Não há uma explicação biológica e científica que diga como esse processo ‘protetor’ ocorre, como a psicoterapia atua no cérebro. Mas as evidências são muitas. Um estudo realizado durante a Guerra da Bósnia revelou que as crianças que viviam em albergues, separadas das mães, possuíam uma imagem cerebral diferente daquelas crianças que moravam com seus pais. Uma parte do cérebro sofre, de alguma forma, o impacto de tudo o que a pessoa sofre no mundo ao seu redor.

Assim sendo, a tratamento médico atual vem dando cada vez mais espaço para análises completas, que examinem não apenas a doença de forma isolada, mas toda a história de vida da pessoa, sua família, trabalho e a comunidade onde vive. O ser humano faz parte de uma sociedade completa e deve ser estudado como parte integrante dela.”

Lúcia Perez

Professora do Instituto de Psicologia da UFRJ

“A Psicologia às vezes se reduz ao biológico para tentar globalizar, criar leis gerais. Porém, a Psicanálise se interessa justamente pelas diferenças que existem entre os indivíduos. Então não dá pra definir de forma única sobre o que é o bem para o ser humano. É claro que a estatística vale, mas ela é apenas uma tendência, um número abstrato.

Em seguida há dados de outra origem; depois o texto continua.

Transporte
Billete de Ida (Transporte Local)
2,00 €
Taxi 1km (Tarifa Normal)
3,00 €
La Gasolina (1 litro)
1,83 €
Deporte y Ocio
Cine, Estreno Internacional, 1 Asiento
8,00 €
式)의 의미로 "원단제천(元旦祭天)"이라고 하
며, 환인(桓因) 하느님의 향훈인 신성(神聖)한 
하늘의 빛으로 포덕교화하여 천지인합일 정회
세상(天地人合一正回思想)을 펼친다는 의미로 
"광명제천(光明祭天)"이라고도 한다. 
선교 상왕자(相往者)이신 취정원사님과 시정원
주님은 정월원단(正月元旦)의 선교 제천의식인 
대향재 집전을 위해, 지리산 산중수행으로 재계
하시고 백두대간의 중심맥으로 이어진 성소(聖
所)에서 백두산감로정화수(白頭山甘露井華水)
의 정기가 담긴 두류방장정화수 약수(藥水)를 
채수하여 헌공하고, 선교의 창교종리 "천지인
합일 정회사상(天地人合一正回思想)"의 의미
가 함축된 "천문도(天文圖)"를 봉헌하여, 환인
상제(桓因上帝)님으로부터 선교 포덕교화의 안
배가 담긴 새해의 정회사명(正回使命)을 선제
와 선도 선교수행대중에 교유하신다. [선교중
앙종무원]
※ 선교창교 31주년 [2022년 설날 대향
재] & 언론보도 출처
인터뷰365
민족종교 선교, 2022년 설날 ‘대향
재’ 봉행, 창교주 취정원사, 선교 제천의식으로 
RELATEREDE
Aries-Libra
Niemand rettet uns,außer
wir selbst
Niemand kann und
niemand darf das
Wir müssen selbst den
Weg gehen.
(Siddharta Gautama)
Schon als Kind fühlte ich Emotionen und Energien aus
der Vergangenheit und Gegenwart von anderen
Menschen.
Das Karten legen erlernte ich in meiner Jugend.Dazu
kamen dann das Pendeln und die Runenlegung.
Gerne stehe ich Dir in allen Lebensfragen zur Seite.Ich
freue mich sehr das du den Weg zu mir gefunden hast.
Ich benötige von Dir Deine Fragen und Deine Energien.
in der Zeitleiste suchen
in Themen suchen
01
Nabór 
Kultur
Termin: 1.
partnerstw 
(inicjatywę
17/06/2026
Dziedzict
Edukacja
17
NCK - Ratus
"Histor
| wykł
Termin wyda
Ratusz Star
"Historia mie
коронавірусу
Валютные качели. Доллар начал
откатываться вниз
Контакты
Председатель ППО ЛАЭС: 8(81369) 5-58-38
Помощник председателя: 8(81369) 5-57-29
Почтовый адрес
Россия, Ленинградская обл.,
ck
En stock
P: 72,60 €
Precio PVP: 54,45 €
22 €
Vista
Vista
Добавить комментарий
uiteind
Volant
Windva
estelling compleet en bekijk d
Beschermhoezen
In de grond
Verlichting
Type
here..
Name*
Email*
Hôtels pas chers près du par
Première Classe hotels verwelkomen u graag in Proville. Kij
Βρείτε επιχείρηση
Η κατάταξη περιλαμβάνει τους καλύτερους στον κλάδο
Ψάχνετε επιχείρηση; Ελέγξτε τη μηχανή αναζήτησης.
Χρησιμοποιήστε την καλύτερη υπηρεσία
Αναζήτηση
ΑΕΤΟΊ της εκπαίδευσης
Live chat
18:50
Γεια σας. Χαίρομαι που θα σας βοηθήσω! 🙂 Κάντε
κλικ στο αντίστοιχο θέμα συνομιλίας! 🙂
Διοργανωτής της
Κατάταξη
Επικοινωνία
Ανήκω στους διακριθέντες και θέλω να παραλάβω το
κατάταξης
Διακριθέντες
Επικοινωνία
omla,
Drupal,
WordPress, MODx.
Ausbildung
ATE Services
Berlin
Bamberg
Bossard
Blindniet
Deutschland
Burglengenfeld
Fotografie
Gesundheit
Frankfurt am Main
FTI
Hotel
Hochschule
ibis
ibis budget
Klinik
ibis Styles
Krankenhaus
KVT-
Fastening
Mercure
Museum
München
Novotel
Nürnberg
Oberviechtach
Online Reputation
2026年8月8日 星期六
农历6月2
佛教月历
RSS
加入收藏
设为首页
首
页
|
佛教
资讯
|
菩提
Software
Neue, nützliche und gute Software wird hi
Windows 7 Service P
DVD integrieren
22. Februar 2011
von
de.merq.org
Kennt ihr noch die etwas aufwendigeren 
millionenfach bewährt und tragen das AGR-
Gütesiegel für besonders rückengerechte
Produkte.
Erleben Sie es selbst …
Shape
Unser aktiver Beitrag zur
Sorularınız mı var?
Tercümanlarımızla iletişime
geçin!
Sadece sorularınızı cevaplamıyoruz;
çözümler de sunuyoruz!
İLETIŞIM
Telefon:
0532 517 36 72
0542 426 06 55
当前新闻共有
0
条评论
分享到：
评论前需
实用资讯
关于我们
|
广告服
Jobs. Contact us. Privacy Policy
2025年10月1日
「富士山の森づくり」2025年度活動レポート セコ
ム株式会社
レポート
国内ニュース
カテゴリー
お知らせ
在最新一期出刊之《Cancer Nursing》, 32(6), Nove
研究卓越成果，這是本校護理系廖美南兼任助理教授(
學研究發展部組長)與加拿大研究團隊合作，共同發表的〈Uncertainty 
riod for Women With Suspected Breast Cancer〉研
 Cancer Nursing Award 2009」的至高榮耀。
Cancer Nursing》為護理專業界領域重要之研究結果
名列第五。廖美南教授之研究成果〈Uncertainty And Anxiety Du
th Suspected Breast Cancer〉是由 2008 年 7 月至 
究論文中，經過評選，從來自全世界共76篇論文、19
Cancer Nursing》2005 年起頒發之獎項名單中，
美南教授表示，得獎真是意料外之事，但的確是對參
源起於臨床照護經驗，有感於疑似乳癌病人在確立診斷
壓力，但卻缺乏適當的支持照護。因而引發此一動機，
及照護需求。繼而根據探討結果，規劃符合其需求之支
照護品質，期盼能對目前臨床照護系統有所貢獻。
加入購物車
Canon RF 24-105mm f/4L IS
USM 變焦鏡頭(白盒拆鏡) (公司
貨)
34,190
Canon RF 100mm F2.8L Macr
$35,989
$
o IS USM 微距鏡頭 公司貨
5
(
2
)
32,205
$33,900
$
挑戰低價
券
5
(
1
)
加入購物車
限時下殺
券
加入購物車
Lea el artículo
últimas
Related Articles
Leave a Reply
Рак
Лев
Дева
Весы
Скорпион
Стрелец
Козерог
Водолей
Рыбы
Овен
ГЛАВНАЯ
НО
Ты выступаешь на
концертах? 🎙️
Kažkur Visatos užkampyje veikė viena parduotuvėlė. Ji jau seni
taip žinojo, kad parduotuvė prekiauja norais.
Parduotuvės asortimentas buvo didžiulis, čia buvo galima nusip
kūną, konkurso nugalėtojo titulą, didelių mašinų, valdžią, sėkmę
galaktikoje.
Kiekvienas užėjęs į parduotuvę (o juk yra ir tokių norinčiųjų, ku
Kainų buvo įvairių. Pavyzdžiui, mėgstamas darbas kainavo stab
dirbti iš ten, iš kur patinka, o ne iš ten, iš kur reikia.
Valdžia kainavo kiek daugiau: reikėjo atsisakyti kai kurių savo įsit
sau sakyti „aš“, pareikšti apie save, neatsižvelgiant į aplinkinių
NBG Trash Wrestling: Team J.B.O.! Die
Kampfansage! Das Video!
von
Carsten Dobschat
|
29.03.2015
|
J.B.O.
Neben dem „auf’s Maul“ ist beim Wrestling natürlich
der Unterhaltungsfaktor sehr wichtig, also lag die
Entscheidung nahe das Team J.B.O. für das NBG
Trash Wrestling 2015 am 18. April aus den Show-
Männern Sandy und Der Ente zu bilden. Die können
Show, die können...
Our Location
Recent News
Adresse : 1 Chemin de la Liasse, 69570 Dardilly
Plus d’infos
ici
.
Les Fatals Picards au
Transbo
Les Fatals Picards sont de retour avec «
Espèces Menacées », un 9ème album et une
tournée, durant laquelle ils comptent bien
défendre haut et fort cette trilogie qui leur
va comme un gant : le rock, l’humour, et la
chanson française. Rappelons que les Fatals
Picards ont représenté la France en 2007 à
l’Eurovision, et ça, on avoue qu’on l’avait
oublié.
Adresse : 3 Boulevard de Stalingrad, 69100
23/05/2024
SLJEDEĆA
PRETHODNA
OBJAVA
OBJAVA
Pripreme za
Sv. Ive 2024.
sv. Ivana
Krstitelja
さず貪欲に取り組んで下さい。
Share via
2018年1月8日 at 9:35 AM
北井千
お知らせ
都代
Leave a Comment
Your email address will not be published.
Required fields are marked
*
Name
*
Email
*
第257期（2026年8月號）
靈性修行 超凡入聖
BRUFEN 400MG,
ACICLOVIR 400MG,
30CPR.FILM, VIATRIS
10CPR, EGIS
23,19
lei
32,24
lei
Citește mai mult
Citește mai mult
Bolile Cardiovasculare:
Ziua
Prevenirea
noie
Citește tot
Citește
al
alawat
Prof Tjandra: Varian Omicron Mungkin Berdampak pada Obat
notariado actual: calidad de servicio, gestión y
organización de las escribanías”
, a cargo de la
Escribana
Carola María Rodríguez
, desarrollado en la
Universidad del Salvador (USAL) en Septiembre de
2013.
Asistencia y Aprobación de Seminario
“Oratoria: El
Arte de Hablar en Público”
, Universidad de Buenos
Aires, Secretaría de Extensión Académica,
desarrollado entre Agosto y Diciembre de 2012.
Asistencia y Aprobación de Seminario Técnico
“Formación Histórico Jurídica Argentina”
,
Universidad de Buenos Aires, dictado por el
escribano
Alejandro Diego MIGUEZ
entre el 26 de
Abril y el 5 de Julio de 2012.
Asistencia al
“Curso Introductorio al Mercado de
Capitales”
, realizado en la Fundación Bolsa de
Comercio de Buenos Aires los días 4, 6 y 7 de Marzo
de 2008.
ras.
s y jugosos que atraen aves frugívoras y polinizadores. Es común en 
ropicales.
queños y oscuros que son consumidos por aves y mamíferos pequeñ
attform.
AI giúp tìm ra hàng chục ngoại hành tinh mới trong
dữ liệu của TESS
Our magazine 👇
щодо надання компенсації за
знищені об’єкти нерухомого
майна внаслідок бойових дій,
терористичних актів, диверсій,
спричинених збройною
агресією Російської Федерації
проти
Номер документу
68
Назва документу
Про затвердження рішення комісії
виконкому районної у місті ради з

Não é possível generalizar. Um bom casamento e bons relacionamentos em geral, fazem muito bem. Assim como uma relação ruim é horrorosa. O importante é que cada um encontre o que é melhor para si, onde se sente mais confortável, que situação é menos estressante.

E muitas vezes o que estressa mais é ficar de alguma forma sob o jugo do outro. Um ponto importante é que esse conforto pessoal não é algo cristalizado. Porque se fosse, seria uma ilusão. Não há promessa de felicidade sempre. Toda vez que algo é colocado de forma totalitária se fecha uma visão.

Socialmente, desde que nascemos, possuímos uma sensação de desamparo, por isso estamos sempre buscando uma proteção social: primeiramente na figura materna, depois nas relações sociais que construímos ao longo do tempo. Procuramos por uma imagem que nos garanta o caminho do bem pessoal. Mas o outro é diferente, então, a maior dificuldade está em conseguir suportar a diferença.”